Stored items from a collection:
※ ※ ※

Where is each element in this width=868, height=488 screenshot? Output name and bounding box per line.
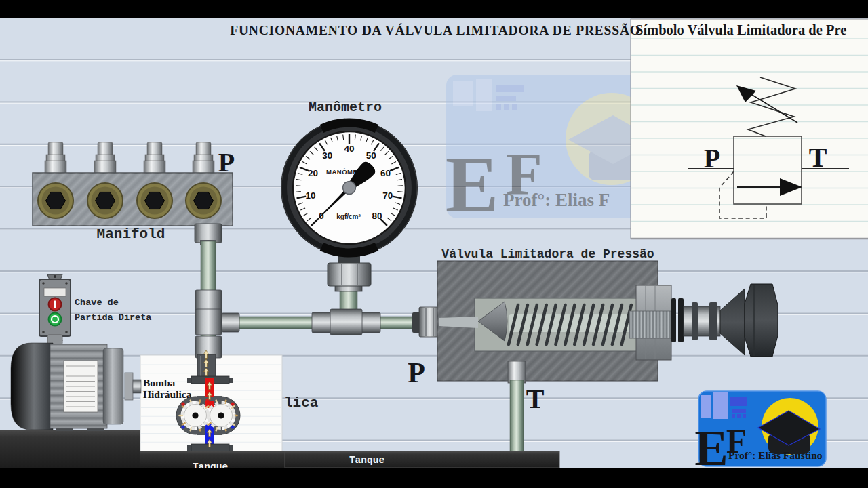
tank-return-pipe [510,380,524,452]
motor-platform [0,430,140,468]
adjusting-screw-threads [629,311,671,338]
symbol-panel-title: Símbolo Válvula Limitadora de Pre [635,22,846,37]
tank-port-sleeve [508,361,526,383]
svg-text:20: 20 [308,168,318,178]
hidden-label-fragment: lica [284,395,319,411]
svg-text:30: 30 [322,150,332,161]
electric-motor [11,335,141,431]
scene: E F Prof°: Elias F Símbolo Válvula Limit… [0,0,868,488]
symbol-port-t: T [809,142,827,173]
svg-text:50: 50 [366,150,376,161]
starter-label-line1: Chave de [75,298,119,308]
pump-label-line1: Bomba [143,377,176,388]
letterbox-bottom [0,468,868,488]
tee-branch [222,313,239,332]
manifold-port-label: P [218,147,235,178]
page-title: FUNCIONAMENTO DA VÁLVULA LIMITADORA DE P… [230,23,640,37]
channel-logo: E F Prof°: Elias Faustino [694,391,826,476]
tank-center-label: Tanque [349,455,384,466]
relief-valve-adjustment-knob[interactable] [745,284,778,357]
gauge-tee [330,309,362,335]
symbol-panel: Símbolo Válvula Limitadora de Pre P T [631,19,868,239]
start-button[interactable] [49,313,62,326]
svg-text:10: 10 [306,190,316,201]
motor-shaft [133,380,141,393]
svg-text:40: 40 [344,144,354,154]
valve-label: Válvula Limitadora de Pressão [441,247,654,261]
logo-initial-e: E [694,420,728,476]
stop-button-bar [54,301,56,308]
svg-text:60: 60 [380,168,391,178]
watermark-logo: E F Prof°: Elias F [446,75,658,229]
gauge-unit: kgf/cm² [336,213,361,220]
motor-end-bell [103,348,123,424]
pipe-coupling [360,312,380,333]
pipe-coupling [312,312,332,333]
tank-center [285,451,559,468]
gauge-hex-nut [328,263,371,286]
gauge-label: Manômetro [309,100,382,115]
svg-text:70: 70 [382,190,393,201]
motor-fan-cover [11,343,53,430]
valve-port-t: T [526,384,545,414]
svg-text:80: 80 [372,211,382,221]
valve-port-p: P [408,357,425,388]
animation-frame: E F Prof°: Elias F Símbolo Válvula Limit… [0,0,868,488]
starter-label-line2: Partida Direta [75,312,151,323]
watermark-initial-e: E [446,140,499,229]
pump-label-line2: Hidráulica [143,388,192,400]
manifold-label: Manifold [97,226,165,242]
tee-fitting [195,309,222,335]
letterbox-top [0,0,868,18]
symbol-port-p: P [704,143,720,174]
pipe-coupling [195,290,222,310]
logo-caption: Prof°: Elias Faustino [728,449,823,461]
watermark-caption: Prof°: Elias F [503,190,610,210]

※ ※ ※

State the number of lines above that hold the word "symbol", and say nothing else.

4